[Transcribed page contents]
+ + + + +

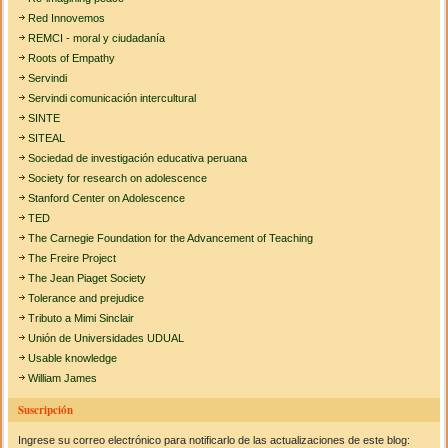
Red Innovemos
REMCI - moral y ciudadanía
Roots of Empathy
Servindi
Servindi comunicación intercultural
SINTE
SITEAL
Sociedad de investigación educativa peruana
Society for research on adolescence
Stanford Center on Adolescence
TED
The Carnegie Foundation for the Advancement of Teaching
The Freire Project
The Jean Piaget Society
Tolerance and prejudice
Tributo a Mimi Sinclair
Unión de Universidades UDUAL
Usable knowledge
William James
Suscripción
Ingrese su correo electrónico para notificarlo de las actualizaciones de este blog:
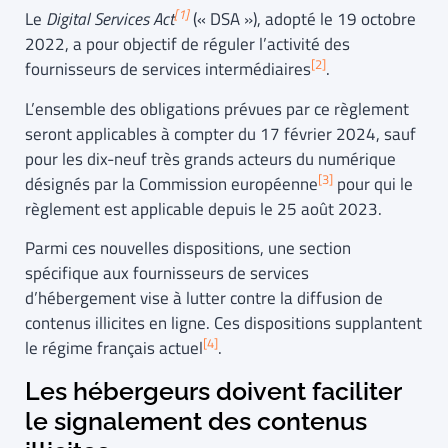
[1]
Le
Digital Services Act
(« DSA »), adopté le 19 octobre
2022, a pour objectif de réguler l’activité des
[2]
fournisseurs de services intermédiaires
.
L’ensemble des obligations prévues par ce règlement
seront applicables à compter du 17 février 2024, sauf
pour les dix-neuf très grands acteurs du numérique
[3]
désignés par la Commission européenne
pour qui le
règlement est applicable depuis le 25 août 2023.
Parmi ces nouvelles dispositions, une section
spécifique aux fournisseurs de services
d’hébergement vise à lutter contre la diffusion de
contenus illicites en ligne. Ces dispositions supplantent
[4]
le régime français actuel
.
Les hébergeurs doivent faciliter
le signalement des contenus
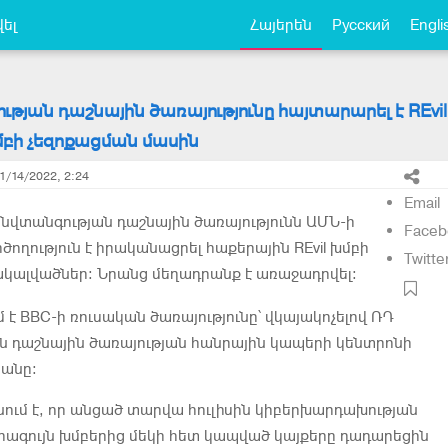
ել
Հայերեն
Русский
Engli
թյան դաշնային ծառայությունը հայտարարել է REvil
մբի չեզոքացման մասին
1/14/2022, 2:24
Email
վտանգության դաշնային ծառայությունն ԱՄՆ-ի
Faceb
ծողություն է իրականացրել հաքերային REvil խմբի
Twitte
ակալվածներ։ Նրանց մեղադրանք է առաջադրվել։
մ է BBC-ի ռուսական ծառայությունը՝ վկայակոչելով ՌԴ
ն դաշնային ծառայության հանրային կապերի կենտրոնի
յանը։
ցնում է, որ անցած տարվա հուլիսին կիբերխարդախության
րագույն խմբերից մեկի հետ կապված կայքերը դադարեցին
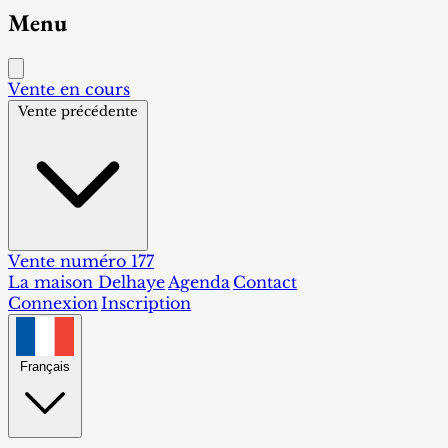
Menu
Vente en cours
Vente précédente
Vente numéro 177
La maison Delhaye
Agenda
Contact
Connexion
Inscription
Français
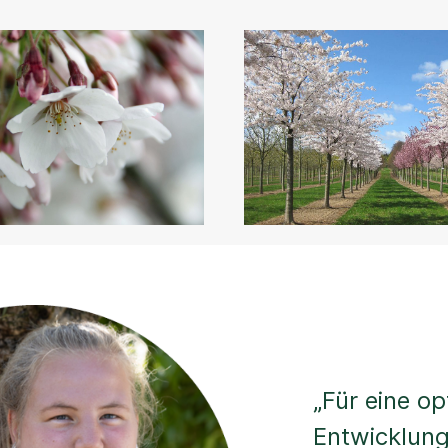
„Für eine op
Entwicklung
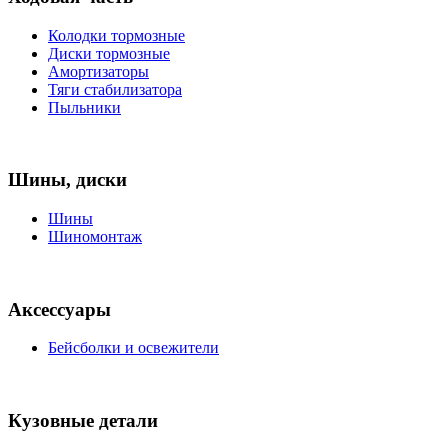
Колодки тормозные
Диски тормозные
Амортизаторы
Тяги стабилизатора
Пыльники
Шины, диски
Шины
Шиномонтаж
Аксессуары
Бейсболки и освежители
Кузовные детали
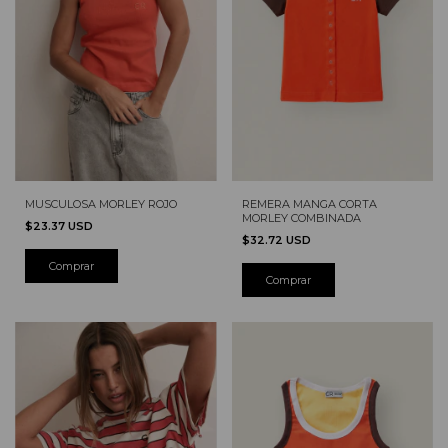
MUSCULOSA MORLEY ROJO
REMERA MANGA CORTA
MORLEY COMBINADA
$23.37 USD
$32.72 USD
Comprar
Comprar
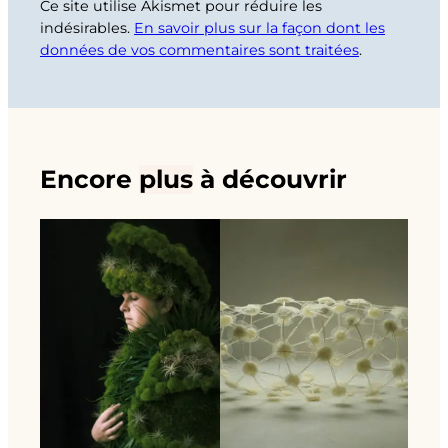
Ce site utilise Akismet pour réduire les
indésirables.
En savoir plus sur la façon dont les
données de vos commentaires sont traitées
.
Encore
plus
à découvrir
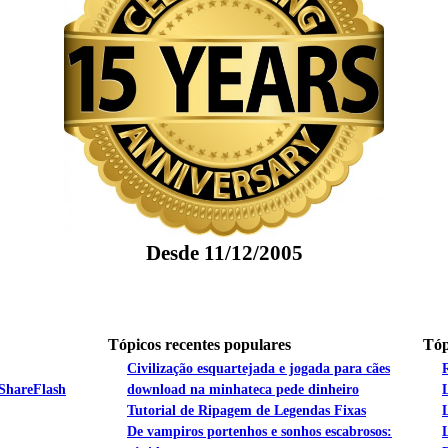
Desde 11/12/2005
Tópicos recentes populares
Tóp
Civilização esquartejada e jogada para cães
 ShareFlash
download na minhateca pede dinheiro
Tutorial de Ripagem de Legendas Fixas
De vampiros portenhos e sonhos escabrosos:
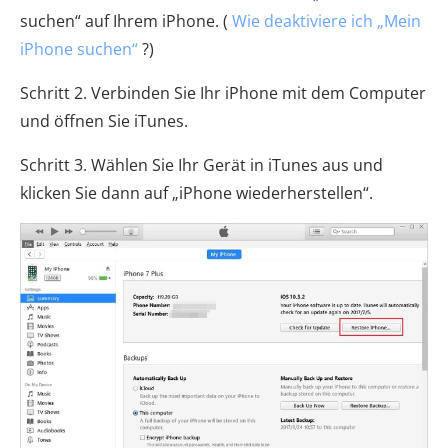
suchen“ auf Ihrem iPhone. (
Wie deaktiviere ich „Mein
iPhone suchen“
?)
Schritt 2. Verbinden Sie Ihr iPhone mit dem Computer
und öffnen Sie iTunes.
Schritt 3. Wählen Sie Ihr Gerät in iTunes aus und
klicken Sie dann auf „iPhone wiederherstellen“.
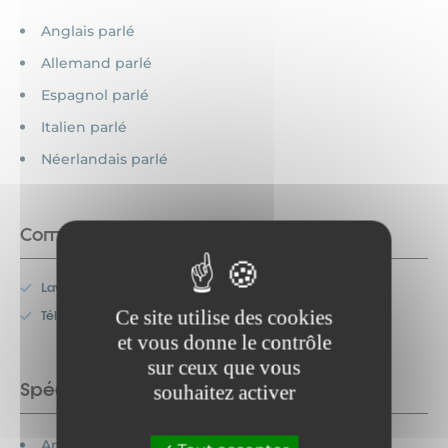
Anglais parlé
Allemand parlé
Espagnol parlé
Italien parlé
Néerlandais parlé
Commodités
Lave-vaisselle
Ce site utilise des cookies
Télévision
et vous donne le contrôle
sur ceux que vous
Spécificités
souhaitez activer
Animaux acceptés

+ + + + +

Problem requirements :: Find the line containing "րագույն խմբերից մեկի", then extract it and every line after it to the end of the data above, exactly and nothing else, without pictures.

Written answer ::
րագույն խմբերից մեկի հետ կապված կայքերը դադարեցին
Menu
Vente en cours
Vente précédente
Vente numéro 177
La maison Delhaye
Agenda
Contact
Connexion
Inscription
Français
„Für eine op
Entwicklung
Колодки тормозные
Диски тормозные
Амортизаторы
Тяги стабилизатора
Пыльники
Шины, диски
Шины
Шиномонтаж
Аксессуары
Бейсболки и освежители
Кузовные детали
MUSCULOSA MORLEY ROJO
REMERA MANGA CORTA
MORLEY COMBINADA
$23.37 USD
$32.72 USD
Comprar
Comprar
Ce site utilise Akismet pour réduire les
indésirables.
En savoir plus sur la façon dont les
données de vos commentaires sont traitées
.
Encore
plus
à découvrir
Desde 11/12/2005
Tópicos recentes populares
Tóp
Civilização esquartejada e jogada para cães
 ShareFlash
download na minhateca pede dinheiro
Tutorial de Ripagem de Legendas Fixas
De vampiros portenhos e sonhos escabrosos:
suchen“ auf Ihrem iPhone. (
Wie deaktiviere ich „Mein
iPhone suchen“
?)
Schritt 2. Verbinden Sie Ihr iPhone mit dem Computer
und öffnen Sie iTunes.
Schritt 3. Wählen Sie Ihr Gerät in iTunes aus und
klicken Sie dann auf „iPhone wiederherstellen“.
Anglais parlé
Allemand parlé
Espagnol parlé
Italien parlé
Néerlandais parlé
Commodités
Lave-vaisselle
Ce site utilise des cookies
Télévision
et vous donne le contrôle
sur ceux que vous
Spécificités
souhaitez activer
Animaux acceptés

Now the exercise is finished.